‘Nemesis’ by Philip Roth is a short and all consuming novel about the summer of 1944 in New York when an outbreak of polio strikes. Given the recent pandemic this is a ‘dare you’ to read novel that looks beyond the disease. Written by the award winning author Philip Roth in 2010 (recently deceased, 2018) 'Nemesis' is studied by schools as a modern classic and is a powerful and profound read that will shake up your book club.
‘Nemesis’ opens on a sweltering hot day in Newark, in the grip of a terrifying epidemic.

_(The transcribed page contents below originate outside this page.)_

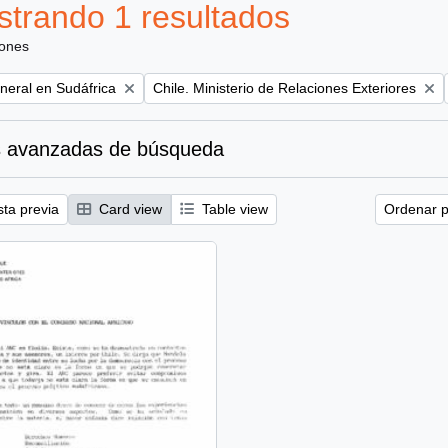
trando 1 resultados
iones
Remove filter:
eral en Sudáfrica
Chile. Ministerio de Relaciones Exteriores
 avanzadas de búsqueda
sta previa
Card view
Table view
Ordenar p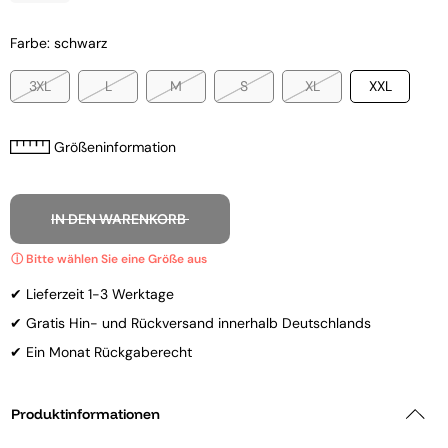
Farbe: schwarz
3XL
L
M
S
XL
XXL
Größeninformation
IN DEN WARENKORB
✔ Lieferzeit 1-3 Werktage
✔ Gratis Hin- und Rückversand innerhalb Deutschlands
✔ Ein Monat Rückgaberecht
Produktinformationen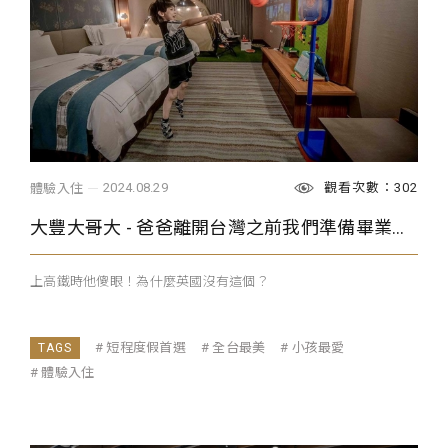
觀看次數：302
2024.08.29
體驗入住
大豐大哥大 - 爸爸離開台灣之前我們準備畢業旅行
上高鐵時他傻眼！為什麼英國沒有這個？
短程度假首選
全台最美
小孩最愛
體驗入住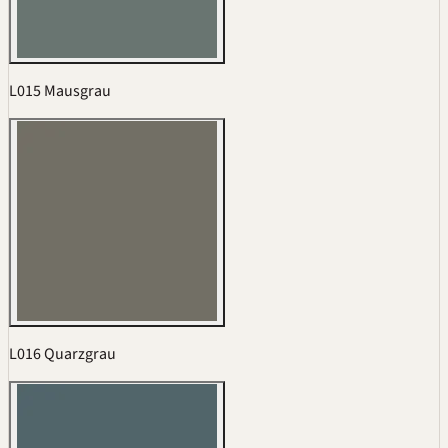
L015 Mausgrau
L016 Quarzgrau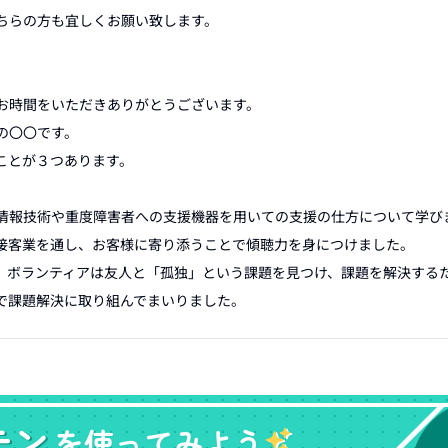
ちらの方も宜しくお願い致します。

お時間をいただきありがとうございます。

〇〇です。

とが３つあります。

情報技術や重度障害者への支援機器を用いての支援の仕方について学びま
接客業を通し、お客様に寄り添うことで傾聴力を身につけました。

。ボランティアは友人と「孤独」という課題を見つけ、課題を解決する
モン
を使ってみよう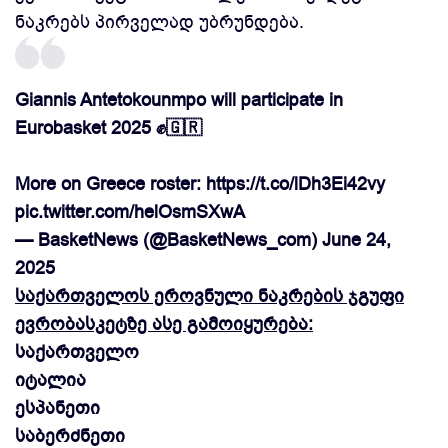
ნაკრებს პირველად უბრუნდება.
Giannis Antetokounmpo will participate in
Eurobasket 2025 ✊🇬🇷
More on Greece roster:
https://t.co/lDh3Ei42vy
pic.twitter.com/helOsmSXwA
— BasketNews (@BasketNews_com)
June 24,
2025
საქართველოს ეროვნული ნაკრების ჯგუფი
ევრობასკეტზე ასე გამოიყურება:
საქართველო
იტალია
ესპანეთი
საბერძნეთი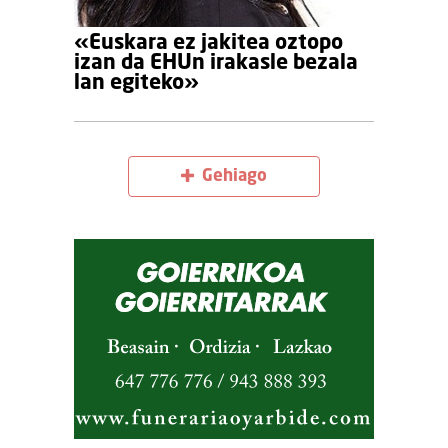
«Euskara ez jakitea oztopo
izan da EHUn irakasle bezala
lan egiteko»
Gehiago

The reader is introduced to Bucky Cantor, a young fit playground director at a Jewish school who is proud of his duties and charge of children but equally embarrassed by his poor eye sight that has excluded him from serving in the war alongside his friends. Bucky lives and works in a tightly knit community and the reader follows events as the impact of polio begins to affect those around him. We are quickly drawn into Bucky’s story who becomes caught up with the unexpected consequences and responsibilities of his playground duties. As polio begins to take a grip, Bucky’s love interest, Marcia, beckons him to join her at her polio-free summer camp to escape. Bucky also faces a spiritual crisis, asking himself why God would allow innocent children to be maimed and die of polio. The story revolves around Bucky’s responsibilities, as he sees it, becomes greater - is this hubris or nemesis?
The Den enjoyed the pace and character development which were clearly defined with the author’s own voice setting the tone, questioning their actions and thoughts. Roth fans will not be disappointed with ‘Nemesis’ and if it is your first Roth novel we invite you to try his Pulitzer Prize winning book ‘The Human Stain’ next - reviewed in the Den library.